The Canadian Institutes for Health Research (CIHR) launched the “International Collaborative Research Strategy for Alzheimer's Disease” as a signature initiative, focusing on Alzheimer's Disease (AD) and related neurodegenerative disorders (NDDs). The Canadian Consortium for Neurodegeneration and Aging (CCNA) was subsequently established to coordinate and strengthen Canadian research on AD and NDDs. To facilitate this research, CCNA uses LORIS, a modular data management system that integrates acquisition, storage, curation, and dissemination across multiple modalities.
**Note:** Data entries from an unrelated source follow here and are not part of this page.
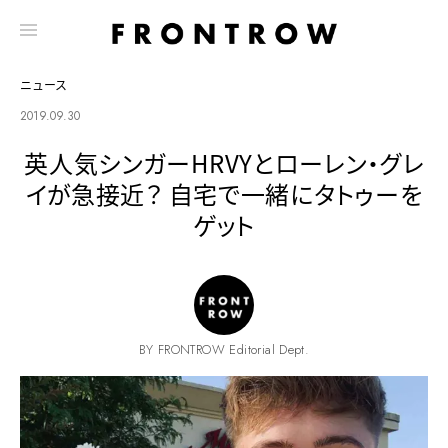
ニュース
2019.09.30
英人気シンガーHRVYとローレン・グレ
イが急接近？ 自宅で一緒にタトゥーを
ゲット
BY FRONTROW Editorial Dept.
Through an unprecedented national collaboration studying various groups of dementia-related diagnoses, CCNA aims to investigate and develop proactive treatment strategies to improve disease prognosis and quality of life of those affected. However, this constitutes a unique technical undertaking, as heterogeneous data collected from sites across Canada must be uniformly organized, stored, and processed in a consistent manner. Currently clinical, neuropsychological, imaging, genomic, and biospecimen data for 509 CCNA subjects have been uploaded to LORIS. In addition, data validation is handled through a number of quality control (QC) measures such as double data entry (DDE), conflict flagging and resolution, imaging protocol checks1, and visual imaging quality validation. Site coordinators are also notified of incidental findings found in MRI reads or biosample analyses. Data is then disseminated to CCNA researchers via a web-based Data-Querying Tool (DQT). This paper will detail the wide array of capabilities handled by LORIS for CCNA, aiming to provide the necessary neuroinformatic infrastructure for this nation-wide investigation of healthy and diseased aging.